Remember that the data from these DMVs is reset when SQL Server is restarted, so make sure you have collected data for a long enough period of time to determine which indexes may be good candidates to be dropped.
Run this in SQL Server:
SELECT OBJECT_NAME(S.[OBJECT_ID]) AS [OBJECT NAME], I.[NAME] AS [INDEX NAME], USER_SEEKS, USER_SCANS, USER_LOOKUPS, USER_UPDATES FROM SYS.DM_DB_INDEX_USAGE_STATS AS S INNER JOIN SYS.INDEXES AS I ON I.[OBJECT_ID] = S.[OBJECT_ID] AND I.INDEX_ID = S.INDEX_ID WHERE OBJECTPROPERTY(S.[OBJECT_ID],'IsUserTable') = 1 AND S.database_id = DB_ID()
Here we can see seeks, scans, lookups and updates.
The seeks refer to how many times an index seek occurred for that index. A seek is the fastest way to access the data, so this is good.

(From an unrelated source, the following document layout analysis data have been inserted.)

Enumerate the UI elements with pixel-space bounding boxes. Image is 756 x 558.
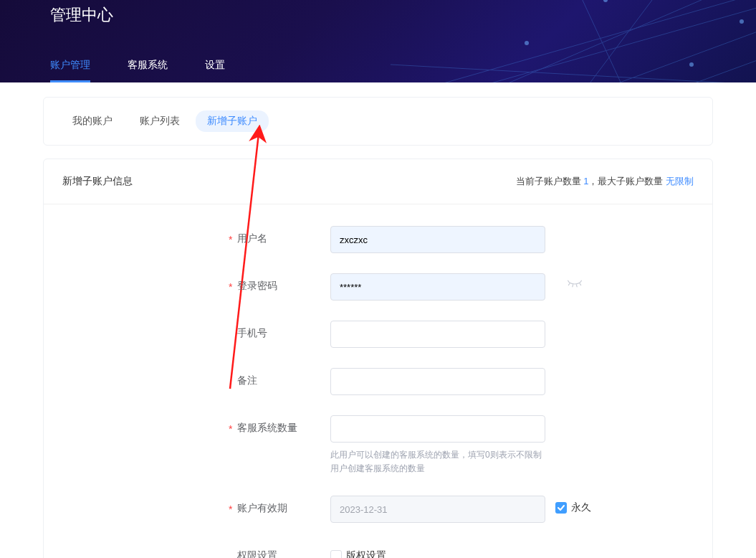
svg-line-4 (491, 50, 756, 82)
page-title: 管理中心 (50, 4, 113, 26)
stats-prefix: 当前子账户数量 (516, 176, 584, 186)
subtab-account-list[interactable]: 账户列表 (128, 110, 191, 132)
expire-date-input[interactable] (330, 496, 545, 523)
label-kf-count: 客服系统数量 (237, 415, 330, 435)
subtab-card: 我的账户 账户列表 新增子账户 (43, 97, 713, 146)
primary-nav: 账户管理 客服系统 设置 (50, 52, 262, 82)
svg-line-7 (534, 0, 684, 82)
label-permissions: 权限设置 (237, 543, 330, 558)
banner-decoration (383, 0, 756, 82)
header-banner: 管理中心 账户管理 客服系统 设置 (0, 0, 756, 82)
subaccount-stats: 当前子账户数量 1，最大子账户数量 无限制 (516, 175, 694, 188)
subtab-add-subaccount[interactable]: 新增子账户 (196, 110, 269, 132)
svg-line-17 (576, 285, 577, 287)
svg-line-2 (426, 0, 756, 82)
label-username: 用户名 (237, 226, 330, 245)
forever-label: 永久 (571, 501, 591, 514)
nav-tab-settings[interactable]: 设置 (205, 52, 225, 82)
nav-tab-customer-service[interactable]: 客服系统 (128, 52, 168, 82)
svg-point-9 (603, 0, 608, 2)
svg-line-1 (405, 0, 756, 82)
password-input[interactable] (330, 273, 545, 301)
svg-line-0 (383, 0, 756, 82)
form-card: 新增子账户信息 当前子账户数量 1，最大子账户数量 无限制 用户名 登录密码 (43, 159, 713, 558)
toggle-password-visibility-icon[interactable] (567, 273, 584, 291)
forever-checkbox[interactable] (555, 502, 567, 514)
label-phone: 手机号 (237, 321, 330, 340)
svg-line-18 (580, 283, 581, 285)
copyright-checkbox[interactable] (330, 550, 342, 558)
label-expire: 账户有效期 (237, 496, 330, 515)
svg-line-6 (563, 0, 656, 82)
nav-tab-account-management[interactable]: 账户管理 (50, 52, 90, 82)
svg-line-15 (568, 283, 570, 285)
svg-point-13 (740, 19, 744, 24)
kf-count-help-2: 用户创建客服系统的数量 (330, 462, 545, 476)
username-input[interactable] (330, 226, 545, 253)
form-card-title: 新增子账户信息 (62, 175, 133, 188)
label-remark: 备注 (237, 368, 330, 387)
subtab-my-account[interactable]: 我的账户 (61, 110, 124, 132)
phone-input[interactable] (330, 321, 545, 348)
svg-point-8 (525, 41, 529, 45)
svg-line-16 (573, 285, 573, 287)
kf-count-input[interactable] (330, 415, 545, 443)
kf-count-help-1: 此用户可以创建的客服系统的数量，填写0则表示不限制 (330, 448, 545, 462)
svg-line-3 (455, 22, 756, 82)
stats-mid: ，最大子账户数量 (588, 176, 666, 186)
svg-line-5 (391, 65, 756, 82)
svg-point-10 (689, 62, 694, 67)
copyright-label: 版权设置 (346, 549, 386, 558)
stats-max: 无限制 (666, 176, 694, 186)
label-password: 登录密码 (237, 273, 330, 293)
remark-input[interactable] (330, 368, 545, 395)
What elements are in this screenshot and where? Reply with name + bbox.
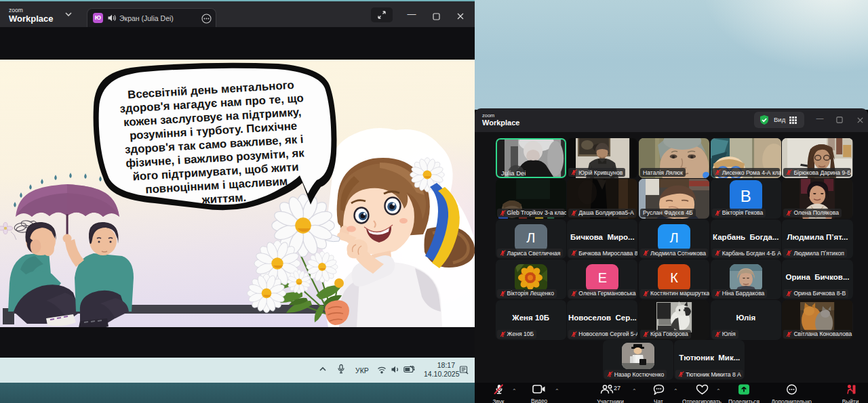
svg-text:27: 27 [614, 385, 620, 391]
svg-text:життям.: життям. [201, 191, 247, 207]
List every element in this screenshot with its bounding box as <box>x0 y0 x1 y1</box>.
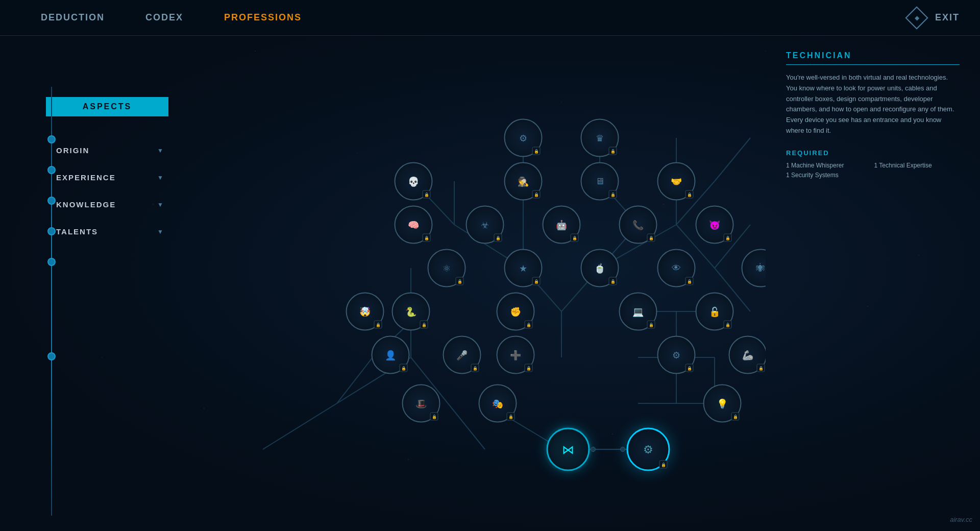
skill-node-technician[interactable]: ⚙ 🔒 <box>627 428 670 471</box>
timeline-dot-5 <box>47 258 56 266</box>
timeline-line <box>51 87 52 516</box>
unlock-icon: 🔓 <box>709 306 720 317</box>
crown-icon: ♛ <box>596 132 604 143</box>
sidebar-item-knowledge[interactable]: KNOWLEDGE ▼ <box>15 191 163 218</box>
skill-node-microphone[interactable]: 🎤 🔒 <box>443 336 481 374</box>
skill-node-person[interactable]: 👤 🔒 <box>372 336 410 374</box>
skill-node-crown[interactable]: ♛ 🔒 <box>581 119 619 157</box>
lock-icon-1: 🔒 <box>609 147 617 155</box>
timeline-dot-1 <box>47 135 56 143</box>
skill-node-eye[interactable]: 👁 🔒 <box>657 249 696 287</box>
skill-node-hat[interactable]: 🎩 🔒 <box>402 384 440 423</box>
lock-icon-29: 🔒 <box>731 413 740 421</box>
talents-arrow-icon: ▼ <box>157 228 163 235</box>
skill-node-molecules[interactable]: ⚛ 🔒 <box>428 249 466 287</box>
microphone-icon: 🎤 <box>456 349 468 360</box>
skill-node-network-active[interactable]: ⋈ <box>547 428 590 471</box>
knowledge-label: KNOWLEDGE <box>56 200 116 209</box>
smiley-icon: 😈 <box>709 219 720 230</box>
connector-dot-1 <box>591 447 596 452</box>
lock-icon-15: 🔒 <box>685 277 694 285</box>
person-icon: 👤 <box>385 349 396 360</box>
knowledge-arrow-icon: ▼ <box>157 201 163 208</box>
nav-diamond-icon[interactable] <box>905 6 928 29</box>
lock-icon-2: 🔒 <box>532 147 541 155</box>
skill-node-fist[interactable]: ✊ 🔒 <box>497 293 535 331</box>
skill-node-unlock[interactable]: 🔓 🔒 <box>696 293 734 331</box>
svg-line-2 <box>263 403 337 449</box>
navigation-bar: DEDUCTION CODEX PROFESSIONS EXIT <box>0 0 980 36</box>
lock-icon-10: 🔒 <box>647 234 655 242</box>
skill-node-phone[interactable]: 📞 🔒 <box>619 206 657 244</box>
timeline-dot-6 <box>47 352 56 360</box>
lock-icon-6: 🔒 <box>685 190 694 199</box>
skill-node-bio[interactable]: ☣ 🔒 <box>466 206 504 244</box>
lock-icon-28: 🔒 <box>507 413 515 421</box>
lock-icon-17: 🔒 <box>374 321 382 329</box>
network-icon: ⋈ <box>562 442 574 456</box>
skill-node-bulb[interactable]: 💡 🔒 <box>703 384 742 423</box>
fist-icon: ✊ <box>510 306 521 317</box>
skill-node-snake[interactable]: 🐍 🔒 <box>392 293 430 331</box>
skill-node-performer[interactable]: 🎭 🔒 <box>479 384 517 423</box>
lock-icon-19: 🔒 <box>525 321 533 329</box>
timeline-dot-3 <box>47 197 56 205</box>
laptop-icon: 💻 <box>632 306 644 317</box>
nav-item-codex[interactable]: CODEX <box>125 0 204 35</box>
gear-top-icon: ⚙ <box>519 132 527 143</box>
sidebar-item-origin[interactable]: ORIGIN ▼ <box>15 137 163 164</box>
experience-label: EXPERIENCE <box>56 173 116 182</box>
talents-label: TALENTS <box>56 227 98 236</box>
nav-item-deduction[interactable]: DEDUCTION <box>20 0 125 35</box>
lock-icon-22: 🔒 <box>400 364 408 372</box>
connector-dot-2 <box>620 447 625 452</box>
hand-tech-icon: 🦾 <box>742 349 753 360</box>
cogwheel-icon: ⚙ <box>672 349 680 360</box>
skill-tree-area: ♛ 🔒 ⚙ 🔒 💀 🔒 🕵 🔒 🖥 🔒 🤝 🔒 🧠 🔒 ☣ 🔒 🤖 🔒 📞 <box>179 36 766 531</box>
snake-icon: 🐍 <box>405 306 416 317</box>
skill-node-handshake[interactable]: 🤝 🔒 <box>657 162 696 201</box>
performer-icon: 🎭 <box>492 398 503 409</box>
tea-icon: 🍵 <box>594 262 605 274</box>
lock-icon-13: 🔒 <box>532 277 541 285</box>
technician-icon: ⚙ <box>643 443 653 456</box>
lock-icon-20: 🔒 <box>647 321 655 329</box>
star-icon: ★ <box>519 262 527 274</box>
panel-required-label: REQUIRED <box>786 149 960 157</box>
skill-node-medkit[interactable]: ➕ 🔒 <box>497 336 535 374</box>
sidebar-item-talents[interactable]: TALENTS ▼ <box>15 218 163 245</box>
skill-node-spy[interactable]: 🕵 🔒 <box>504 162 543 201</box>
skill-node-gear-top[interactable]: ⚙ 🔒 <box>504 119 543 157</box>
sidebar-item-experience[interactable]: EXPERIENCE ▼ <box>15 164 163 191</box>
skill-node-cogwheel[interactable]: ⚙ 🔒 <box>657 336 696 374</box>
spy-icon: 🕵 <box>518 176 529 187</box>
skill-node-star[interactable]: ★ 🔒 <box>504 249 543 287</box>
skull-icon: 💀 <box>408 176 419 187</box>
exit-button[interactable]: EXIT <box>935 12 960 23</box>
lock-icon-4: 🔒 <box>532 190 541 199</box>
skill-node-skull[interactable]: 💀 🔒 <box>395 162 433 201</box>
skill-node-hand-tech[interactable]: 🦾 🔒 <box>729 336 766 374</box>
lock-icon-25: 🔒 <box>685 364 694 372</box>
screen-icon: 🖥 <box>595 176 604 187</box>
medkit-icon: ➕ <box>510 349 521 360</box>
skill-node-brain[interactable]: 🧠 🔒 <box>395 206 433 244</box>
head-chip-icon: 🤯 <box>359 306 371 317</box>
svg-line-22 <box>337 357 373 403</box>
nav-item-professions[interactable]: PROFESSIONS <box>204 0 322 35</box>
lock-icon-7: 🔒 <box>423 234 431 242</box>
panel-title: TECHNICIAN <box>786 51 960 65</box>
svg-line-24 <box>715 138 750 181</box>
skill-node-screen[interactable]: 🖥 🔒 <box>581 162 619 201</box>
skill-node-smiley[interactable]: 😈 🔒 <box>696 206 734 244</box>
skill-node-cyborg[interactable]: 🤖 🔒 <box>543 206 581 244</box>
skill-node-head-chip[interactable]: 🤯 🔒 <box>346 293 384 331</box>
lock-icon-5: 🔒 <box>609 190 617 199</box>
panel-requirements: 1 Machine Whisperer 1 Technical Expertis… <box>786 162 960 179</box>
timeline-dot-2 <box>47 166 56 174</box>
skill-node-laptop[interactable]: 💻 🔒 <box>619 293 657 331</box>
phone-icon: 📞 <box>632 219 644 230</box>
lock-icon-11: 🔒 <box>724 234 732 242</box>
skill-node-tea[interactable]: 🍵 🔒 <box>581 249 619 287</box>
req-item-3: 1 Security Systems <box>786 172 872 179</box>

The scans refers to how many times an index scan occurred for that index. A scan is when multiple rows of data had to be searched to find the data. Scans are something you want to try to avoid.
The lookups refer to how many times the query required data to be pulled from the clustered index or the heap (does not have a clustered index). Lookups are also something you want to try to avoid.
The updates refers to how many times the index was updated due to data changes which should correspond to the first query above.
To find the ones that can be safely removed, run this:
SELECT OBJECT_NAME(S.[OBJECT_ID]) AS [OBJECT NAME], I.[NAME] AS [INDEX NAME], USER_SEEKS, USER_SCANS, USER_LOOKUPS, USER_UPDATES FROM SYS.DM_DB_INDEX_USAGE_STATS AS S INNER JOIN SYS.INDEXES AS I ON I.[OBJECT_ID] = S.[OBJECT_ID] AND I.INDEX_ID = S.INDEX_ID WHERE OBJECTPROPERTY(S.[OBJECT_ID],'IsUserTable') = 1 AND OBJECT_NAME(S.[OBJECT_ID]) = '[your table name]' AND S.database_id = DB_ID() AND (USER_SEEKS = 0 AND USER_SCANS =0 AND USER_LOOKUPS=0)
You can then delete the unused indexes.